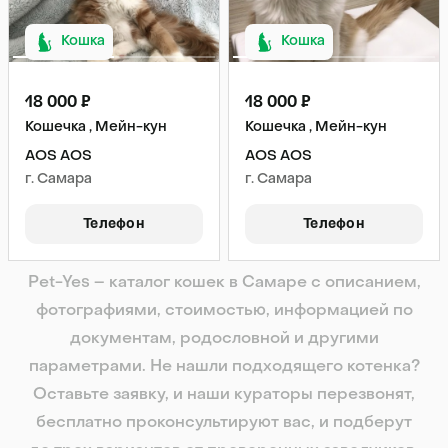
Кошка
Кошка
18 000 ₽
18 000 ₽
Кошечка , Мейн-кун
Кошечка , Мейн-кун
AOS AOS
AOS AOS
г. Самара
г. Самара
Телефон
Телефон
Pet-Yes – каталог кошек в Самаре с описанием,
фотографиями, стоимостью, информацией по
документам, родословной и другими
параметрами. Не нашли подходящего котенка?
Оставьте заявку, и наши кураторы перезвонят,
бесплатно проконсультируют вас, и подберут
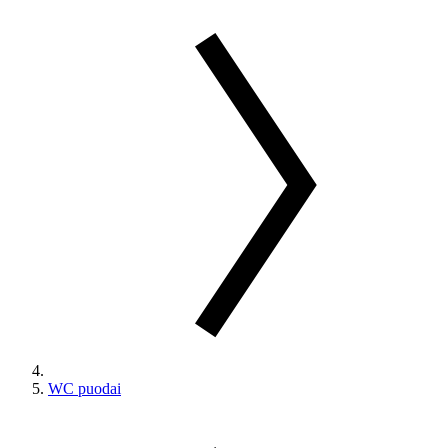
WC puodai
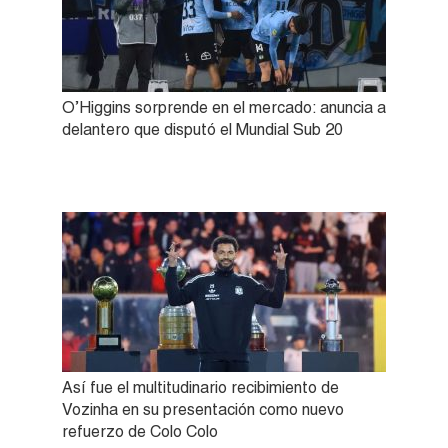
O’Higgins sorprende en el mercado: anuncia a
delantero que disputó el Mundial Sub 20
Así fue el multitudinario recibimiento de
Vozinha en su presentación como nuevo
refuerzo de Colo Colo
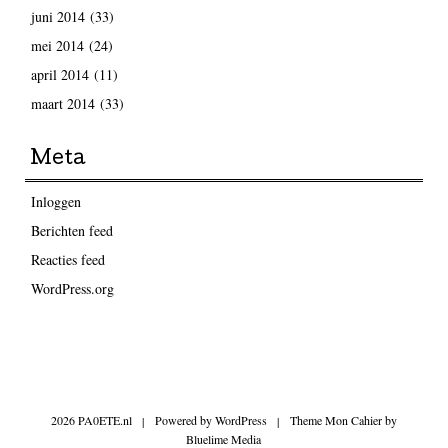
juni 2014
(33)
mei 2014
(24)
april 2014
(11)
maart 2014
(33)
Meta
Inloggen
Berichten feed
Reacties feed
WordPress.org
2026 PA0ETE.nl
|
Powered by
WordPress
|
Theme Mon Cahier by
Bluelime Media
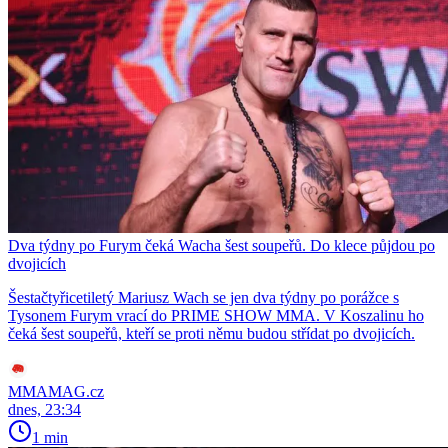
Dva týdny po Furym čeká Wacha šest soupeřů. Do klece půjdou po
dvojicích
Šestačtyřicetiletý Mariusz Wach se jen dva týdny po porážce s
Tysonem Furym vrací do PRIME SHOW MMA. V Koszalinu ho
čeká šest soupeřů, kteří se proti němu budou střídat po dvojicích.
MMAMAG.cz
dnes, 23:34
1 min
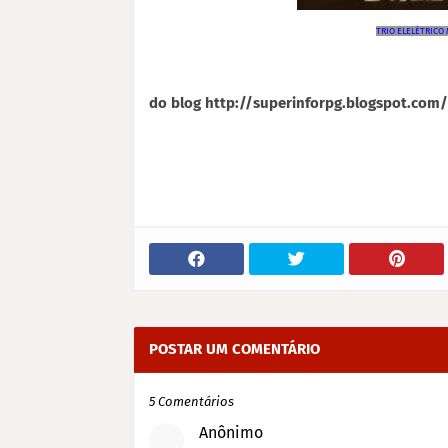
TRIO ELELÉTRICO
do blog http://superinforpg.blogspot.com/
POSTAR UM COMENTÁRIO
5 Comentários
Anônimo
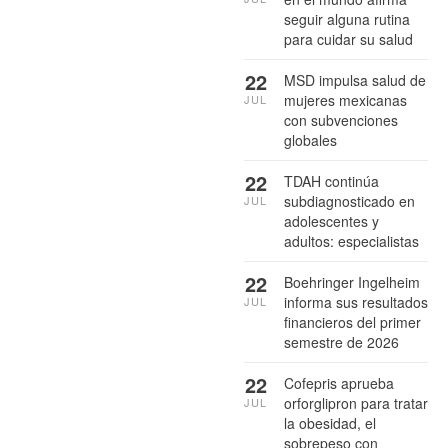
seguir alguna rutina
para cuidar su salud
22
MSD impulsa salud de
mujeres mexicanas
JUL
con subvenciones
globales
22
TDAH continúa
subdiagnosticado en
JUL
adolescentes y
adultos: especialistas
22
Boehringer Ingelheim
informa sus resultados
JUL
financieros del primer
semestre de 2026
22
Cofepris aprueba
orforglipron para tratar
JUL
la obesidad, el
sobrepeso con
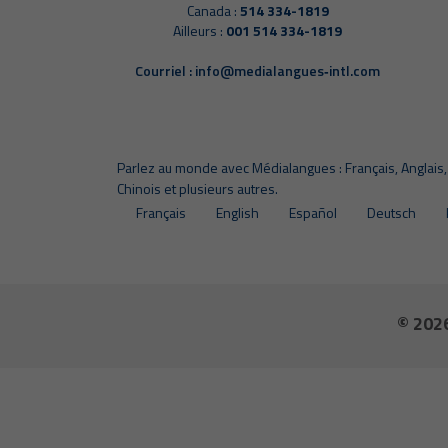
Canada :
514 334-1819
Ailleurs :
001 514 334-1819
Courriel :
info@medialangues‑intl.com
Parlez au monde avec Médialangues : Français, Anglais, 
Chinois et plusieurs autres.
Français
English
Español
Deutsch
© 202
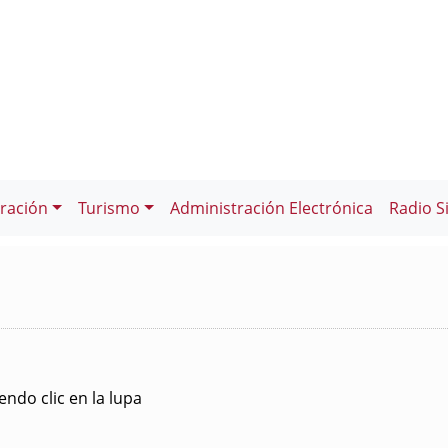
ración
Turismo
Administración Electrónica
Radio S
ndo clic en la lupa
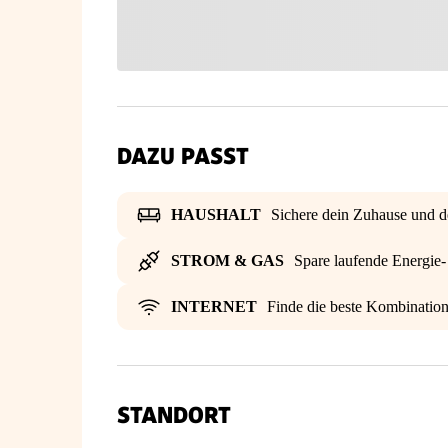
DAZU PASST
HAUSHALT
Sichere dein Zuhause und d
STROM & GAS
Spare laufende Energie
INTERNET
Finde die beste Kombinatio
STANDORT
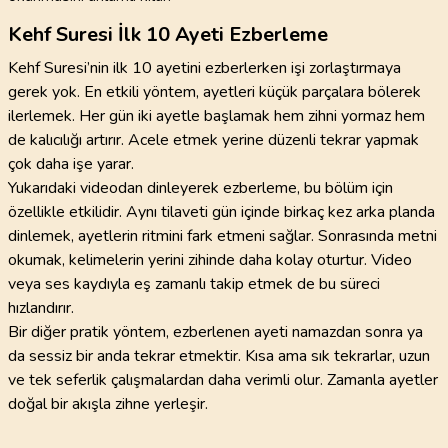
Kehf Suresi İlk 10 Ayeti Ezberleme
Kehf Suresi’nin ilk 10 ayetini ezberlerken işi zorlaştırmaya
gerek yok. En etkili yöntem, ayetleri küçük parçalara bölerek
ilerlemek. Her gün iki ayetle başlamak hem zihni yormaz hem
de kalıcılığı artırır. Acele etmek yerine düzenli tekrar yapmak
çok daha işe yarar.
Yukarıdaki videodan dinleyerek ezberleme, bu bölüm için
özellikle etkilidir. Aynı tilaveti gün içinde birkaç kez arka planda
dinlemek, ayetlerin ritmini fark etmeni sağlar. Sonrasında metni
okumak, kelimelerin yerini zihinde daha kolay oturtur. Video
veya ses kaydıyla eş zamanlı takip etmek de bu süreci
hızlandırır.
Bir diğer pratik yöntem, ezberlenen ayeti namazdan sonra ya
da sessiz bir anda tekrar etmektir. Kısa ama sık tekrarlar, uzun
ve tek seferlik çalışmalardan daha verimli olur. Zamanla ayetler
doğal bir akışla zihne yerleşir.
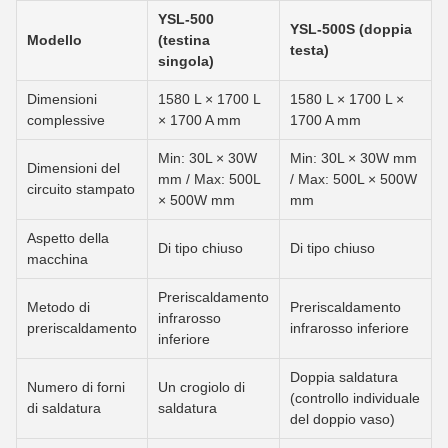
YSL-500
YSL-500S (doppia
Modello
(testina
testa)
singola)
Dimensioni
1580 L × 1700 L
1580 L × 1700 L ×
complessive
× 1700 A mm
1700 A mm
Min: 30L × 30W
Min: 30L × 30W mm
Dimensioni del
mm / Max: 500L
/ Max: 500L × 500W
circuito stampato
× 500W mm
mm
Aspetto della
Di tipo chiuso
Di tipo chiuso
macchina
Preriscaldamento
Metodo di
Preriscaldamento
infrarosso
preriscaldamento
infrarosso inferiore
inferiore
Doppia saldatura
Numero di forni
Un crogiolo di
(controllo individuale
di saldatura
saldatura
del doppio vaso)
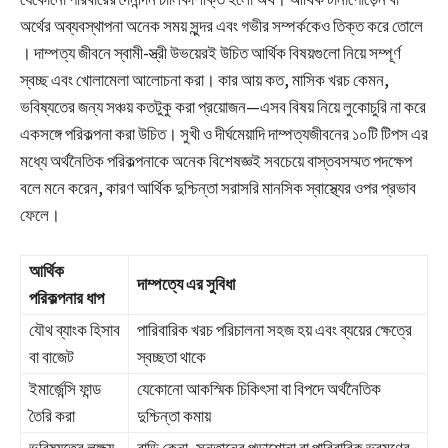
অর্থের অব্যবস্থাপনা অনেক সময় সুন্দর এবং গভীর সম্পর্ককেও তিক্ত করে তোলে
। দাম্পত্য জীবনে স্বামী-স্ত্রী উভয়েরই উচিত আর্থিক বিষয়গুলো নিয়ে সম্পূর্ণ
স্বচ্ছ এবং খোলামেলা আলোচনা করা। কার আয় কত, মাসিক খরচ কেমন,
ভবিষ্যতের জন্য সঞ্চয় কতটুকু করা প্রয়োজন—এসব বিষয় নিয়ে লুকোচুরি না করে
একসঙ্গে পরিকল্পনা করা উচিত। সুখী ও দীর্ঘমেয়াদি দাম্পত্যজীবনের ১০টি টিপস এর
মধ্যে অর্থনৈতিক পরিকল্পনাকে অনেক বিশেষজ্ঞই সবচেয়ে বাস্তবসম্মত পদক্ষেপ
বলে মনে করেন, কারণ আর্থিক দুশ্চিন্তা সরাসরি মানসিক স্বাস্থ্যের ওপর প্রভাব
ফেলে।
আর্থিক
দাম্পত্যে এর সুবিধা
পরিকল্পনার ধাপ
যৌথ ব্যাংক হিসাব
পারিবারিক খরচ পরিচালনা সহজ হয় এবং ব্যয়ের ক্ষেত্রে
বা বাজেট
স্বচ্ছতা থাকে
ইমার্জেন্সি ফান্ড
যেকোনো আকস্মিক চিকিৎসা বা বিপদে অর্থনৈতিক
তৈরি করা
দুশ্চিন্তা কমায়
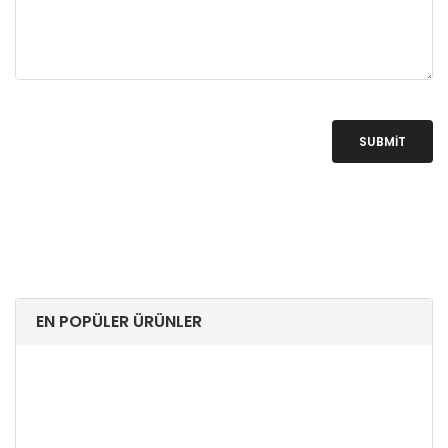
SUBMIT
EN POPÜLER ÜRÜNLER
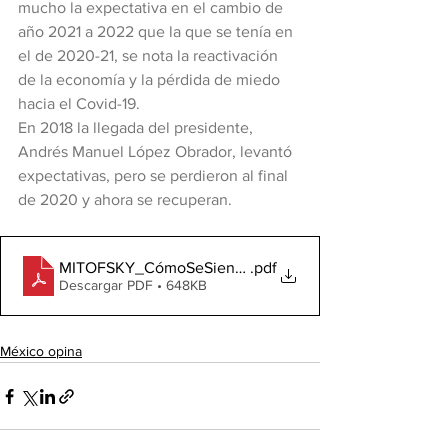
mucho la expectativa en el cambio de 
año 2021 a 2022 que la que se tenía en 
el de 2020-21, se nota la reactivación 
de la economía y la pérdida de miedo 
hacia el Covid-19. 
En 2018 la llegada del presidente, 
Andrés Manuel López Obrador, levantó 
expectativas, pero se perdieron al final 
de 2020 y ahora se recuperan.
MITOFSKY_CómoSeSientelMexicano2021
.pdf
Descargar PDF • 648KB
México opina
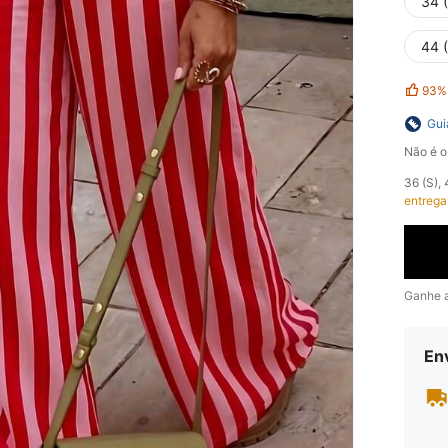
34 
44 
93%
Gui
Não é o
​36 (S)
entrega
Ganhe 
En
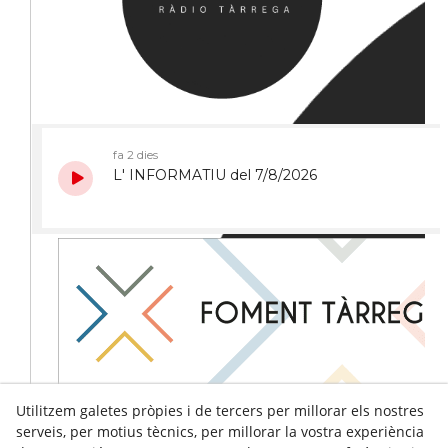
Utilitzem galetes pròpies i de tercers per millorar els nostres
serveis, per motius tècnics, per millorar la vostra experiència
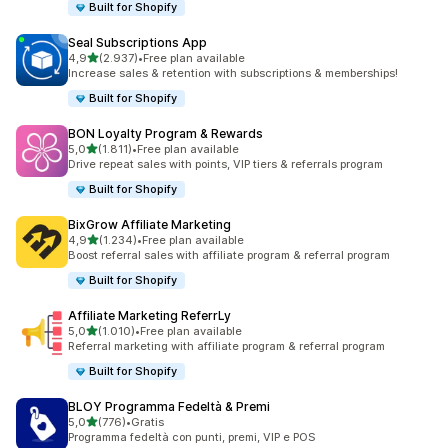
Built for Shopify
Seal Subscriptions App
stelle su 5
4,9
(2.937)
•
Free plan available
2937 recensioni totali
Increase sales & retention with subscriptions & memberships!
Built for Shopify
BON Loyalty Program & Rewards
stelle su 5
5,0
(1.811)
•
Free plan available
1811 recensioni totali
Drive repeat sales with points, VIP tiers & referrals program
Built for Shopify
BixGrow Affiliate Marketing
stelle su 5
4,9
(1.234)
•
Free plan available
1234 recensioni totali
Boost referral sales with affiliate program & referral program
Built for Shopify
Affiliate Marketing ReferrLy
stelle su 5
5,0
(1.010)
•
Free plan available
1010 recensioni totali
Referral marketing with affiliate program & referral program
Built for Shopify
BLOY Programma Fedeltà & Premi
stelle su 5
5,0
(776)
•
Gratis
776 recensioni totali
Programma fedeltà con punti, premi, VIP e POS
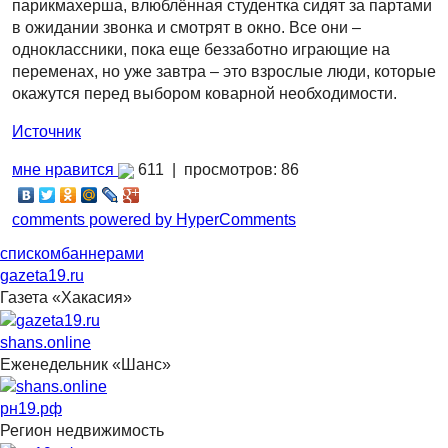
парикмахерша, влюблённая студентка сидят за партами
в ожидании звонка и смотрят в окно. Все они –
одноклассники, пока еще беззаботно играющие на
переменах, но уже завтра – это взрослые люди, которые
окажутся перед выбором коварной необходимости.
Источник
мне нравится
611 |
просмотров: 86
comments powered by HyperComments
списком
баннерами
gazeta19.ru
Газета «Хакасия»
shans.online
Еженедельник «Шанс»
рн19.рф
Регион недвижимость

.....

→ **WHAT YOU SHOULD DO**
In the copy, include every line of the records exactly and none of the images.

→ **SOLUTION FOR THIS PROBLEM**
Кошка
Кошка
18 000 ₽
18 000 ₽
Кошечка , Мейн-кун
Кошечка , Мейн-кун
AOS AOS
AOS AOS
г. Самара
г. Самара
Телефон
Телефон
Pet-Yes – каталог кошек в Самаре с описанием,
фотографиями, стоимостью, информацией по
документам, родословной и другими
параметрами. Не нашли подходящего котенка?
Оставьте заявку, и наши кураторы перезвонят,
бесплатно проконсультируют вас, и подберут
WC puodai
O’Higgins sorprende en el mercado: anuncia a
delantero que disputó el Mundial Sub 20
Así fue el multitudinario recibimiento de
Vozinha en su presentación como nuevo
refuerzo de Colo Colo
juni 2014
(33)
mei 2014
(24)
april 2014
(11)
maart 2014
(33)
Meta
Inloggen
Berichten feed
Reacties feed
WordPress.org
2026 PA0ETE.nl
|
Powered by
WordPress
|
Theme Mon Cahier by
Bluelime Media
Dva týdny po Furym čeká Wacha šest soupeřů. Do klece půjdou po
dvojicích
Šestačtyřicetiletý Mariusz Wach se jen dva týdny po porážce s
Tysonem Furym vrací do PRIME SHOW MMA. V Koszalinu ho
čeká šest soupeřů, kteří se proti němu budou střídat po dvojicích.
MMAMAG.cz
dnes, 23:34
1 min
TRIO ELELÉTRICO
do blog http://superinforpg.blogspot.com/
POSTAR UM COMENTÁRIO
5 Comentários
Anônimo
seguir alguna rutina
para cuidar su salud
22
MSD impulsa salud de
mujeres mexicanas
JUL
con subvenciones
globales
22
TDAH continúa
subdiagnosticado en
JUL
adolescentes y
adultos: especialistas
22
Boehringer Ingelheim
informa sus resultados
JUL
financieros del primer
semestre de 2026
22
Cofepris aprueba
orforglipron para tratar
JUL
la obesidad, el
sobrepeso con
Canada :
514 334-1819
Ailleurs :
001 514 334-1819
Courriel :
info@medialangues‑intl.com
Parlez au monde avec Médialangues : Français, Anglais, 
Chinois et plusieurs autres.
Français
English
Español
Deutsch
© 202
ración
Turismo
Administración Electrónica
Radio S
ndo clic en la lupa
DAZU PASST
HAUSHALT
Sichere dein Zuhause und d
STROM & GAS
Spare laufende Energie
INTERNET
Finde die beste Kombinatio
STANDORT
Kehf Suresi İlk 10 Ayeti Ezberleme
Kehf Suresi’nin ilk 10 ayetini ezberlerken işi zorlaştırmaya
gerek yok. En etkili yöntem, ayetleri küçük parçalara bölerek
ilerlemek. Her gün iki ayetle başlamak hem zihni yormaz hem
de kalıcılığı artırır. Acele etmek yerine düzenli tekrar yapmak
çok daha işe yarar.
Yukarıdaki videodan dinleyerek ezberleme, bu bölüm için
özellikle etkilidir. Aynı tilaveti gün içinde birkaç kez arka planda
dinlemek, ayetlerin ritmini fark etmeni sağlar. Sonrasında metni
okumak, kelimelerin yerini zihinde daha kolay oturtur. Video
veya ses kaydıyla eş zamanlı takip etmek de bu süreci
hızlandırır.
Bir diğer pratik yöntem, ezberlenen ayeti namazdan sonra ya
da sessiz bir anda tekrar etmektir. Kısa ama sık tekrarlar, uzun
ve tek seferlik çalışmalardan daha verimli olur. Zamanla ayetler
doğal bir akışla zihne yerleşir.
YSL-500
YSL-500S (doppia
Modello
(testina
testa)
singola)
Dimensioni
1580 L × 1700 L
1580 L × 1700 L ×
complessive
× 1700 A mm
1700 A mm
Min: 30L × 30W
Min: 30L × 30W mm
Dimensioni del
mm / Max: 500L
/ Max: 500L × 500W
circuito stampato
× 500W mm
mm
Aspetto della
Di tipo chiuso
Di tipo chiuso
macchina
Preriscaldamento
Metodo di
Preriscaldamento
infrarosso
preriscaldamento
infrarosso inferiore
inferiore
Doppia saldatura
Numero di forni
Un crogiolo di
(controllo individuale
di saldatura
saldatura
del doppio vaso)
অর্থের অব্যবস্থাপনা অনেক সময় সুন্দর এবং গভীর সম্পর্ককেও তিক্ত করে তোলে
। দাম্পত্য জীবনে স্বামী-স্ত্রী উভয়েরই উচিত আর্থিক বিষয়গুলো নিয়ে সম্পূর্ণ
স্বচ্ছ এবং খোলামেলা আলোচনা করা। কার আয় কত, মাসিক খরচ কেমন,
ভবিষ্যতের জন্য সঞ্চয় কতটুকু করা প্রয়োজন—এসব বিষয় নিয়ে লুকোচুরি না করে
একসঙ্গে পরিকল্পনা করা উচিত। সুখী ও দীর্ঘমেয়াদি দাম্পত্যজীবনের ১০টি টিপস এর
মধ্যে অর্থনৈতিক পরিকল্পনাকে অনেক বিশেষজ্ঞই সবচেয়ে বাস্তবসম্মত পদক্ষেপ
বলে মনে করেন, কারণ আর্থিক দুশ্চিন্তা সরাসরি মানসিক স্বাস্থ্যের ওপর প্রভাব
ফেলে।
আর্থিক
দাম্পত্যে এর সুবিধা
পরিকল্পনার ধাপ
যৌথ ব্যাংক হিসাব
পারিবারিক খরচ পরিচালনা সহজ হয় এবং ব্যয়ের ক্ষেত্রে
বা বাজেট
স্বচ্ছতা থাকে
ইমার্জেন্সি ফান্ড
যেকোনো আকস্মিক চিকিৎসা বা বিপদে অর্থনৈতিক
তৈরি করা
দুশ্চিন্তা কমায়
SUBMIT
EN POPÜLER ÜRÜNLER
mucho la expectativa en el cambio de 
año 2021 a 2022 que la que se tenía en 
el de 2020-21, se nota la reactivación 
de la economía y la pérdida de miedo 
hacia el Covid-19. 
En 2018 la llegada del presidente, 
Andrés Manuel López Obrador, levantó 
expectativas, pero se perdieron al final 
de 2020 y ahora se recuperan.
MITOFSKY_CómoSeSientelMexicano2021
.pdf
Descargar PDF • 648KB
México opina
34 
44 
93%
Gui
Não é o
​36 (S)
entrega
Ganhe 
En
Utilitzem galetes pròpies i de tercers per millorar els nostres
serveis, per motius tècnics, per millorar la vostra experiència
Built for Shopify
Seal Subscriptions App
stelle su 5
4,9
(2.937)
•
Free plan available
2937 recensioni totali
Increase sales & retention with subscriptions & memberships!
Built for Shopify
BON Loyalty Program & Rewards
stelle su 5
5,0
(1.811)
•
Free plan available
1811 recensioni totali
Drive repeat sales with points, VIP tiers & referrals program
Built for Shopify
BixGrow Affiliate Marketing
stelle su 5
4,9
(1.234)
•
Free plan available
1234 recensioni totali
Boost referral sales with affiliate program & referral program
Built for Shopify
Affiliate Marketing ReferrLy
stelle su 5
5,0
(1.010)
•
Free plan available
1010 recensioni totali
Referral marketing with affiliate program & referral program
Built for Shopify
BLOY Programma Fedeltà & Premi
stelle su 5
5,0
(776)
•
Gratis
776 recensioni totali
Programma fedeltà con punti, premi, VIP e POS
парикмахерша, влюблённая студентка сидят за партами
в ожидании звонка и смотрят в окно. Все они –
одноклассники, пока еще беззаботно играющие на
переменах, но уже завтра – это взрослые люди, которые
окажутся перед выбором коварной необходимости.
Источник
мне нравится
611 |
просмотров: 86
comments powered by HyperComments
списком
баннерами
gazeta19.ru
Газета «Хакасия»
shans.online
Еженедельник «Шанс»
рн19.рф
Регион недвижимость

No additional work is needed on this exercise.